Compared with the Act for the Establishment and Management of Free Trade Zones (自由貿易港區設置管理條例), gaps and omissions in the draft regulations for free economic pilot zones give the authorities concerned free rein to do as they please.
Also, clauses that would safeguard the rights of workers have inexplicably been omitted altogether.
It is quite clear that the draft is intended as a way to open the door to China and it is likely to distort the nature of the pilot zones.
Just like the free trade zones, the pilot zones would also provide perks such as tax breaks or exemptions.
However, the draft regulations say that when a foreign-owned company establishes or commissions a business to warehouse or carry out simple processing for it in one of the pilot zones, the international firm will benefit from an exemption in the profit-seeking enterprise income tax if its goods are to be sold on the global market.
If such goods are then sold on the domestic market, it will enjoy a 10 percent tax exemption on its annual sales value.
Moreover, when businesses import materials from China to the pilot zones, such importation will not be restricted by Article 35 of the Act Governing Relations Between the People of the Taiwan Area and the Mainland Area (台灣地區與大陸地區人民關係條例).
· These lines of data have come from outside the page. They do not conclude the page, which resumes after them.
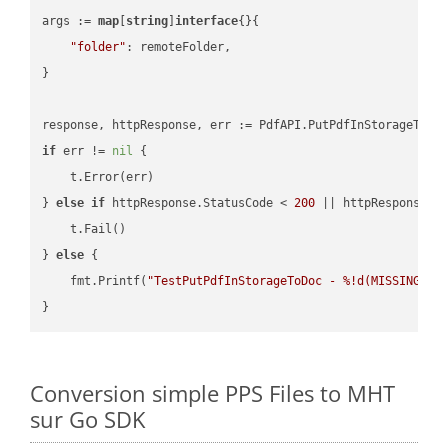
args := 
map
[
string
]
interface
{}{

"folder"
: remoteFolder,

}

if
 err != 
nil
 {

    t.Error(err)

} 
else
if
 httpResponse.StatusCode < 
200
 || httpResponse.S
    t.Fail()

} 
else
 {

    fmt.Printf(
"TestPutPdfInStorageToDoc - %!d(MISSING)\n
Conversion simple PPS Files to MHT
sur Go SDK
This law concerns products or items listed in the government’s “prohibited category” and is based on considerations of national security and industrial development.
That means the 2,186 prohibited Chinese products, including 830 kinds of raw materials for agricultural products, will be allowed to enter Taiwan at that point.
The draft regulations also propose to loosen the restrictions on Chinese professionals working in the nation, and this clause is a potential threat.
The act for free trade zones already has regulations on the opening up the market to foreign goods and talent, and therefore Taiwan will not become an “isolated country” at all.
As the draft regulations for the pilot zones further erode restrictions, the government is opening the door to China by promoting “deregulation.”
In terms of the free trade zones, they refer to “controlled districts” at six international seaports and one international airport, their neighboring areas and certain other areas where the tracking of goods via technology is available.
The application for the establishment of a business in the free trade zones is regulated by the act.
However, the pilot zones can be established not only in various science and industrial parks, but also in areas designated by the authorities of state-run enterprises or local government heads.
From urban renewal plans to land use changes and even environmental impact assessments, policy implementation is under a “one grade, one review” system that makes the establishment of pilot zones much more convenient, and certain areas can even be designated as virtual pilot zones.
No wonder some are saying that “there will be pilot zones within the pilot zones,” that “there are pilot zones everywhere in Taiwan” and even that “Taiwan is just one big pilot zone.”
Such complete opening up of the domestic market without the necessary caution will distort the nature of the pilot zones and it might be an obstacle to the nation’s international negotiations in the future.
The government should change its method of “covering the bads and praising the goods” and stop claiming that there will be more gains than losses.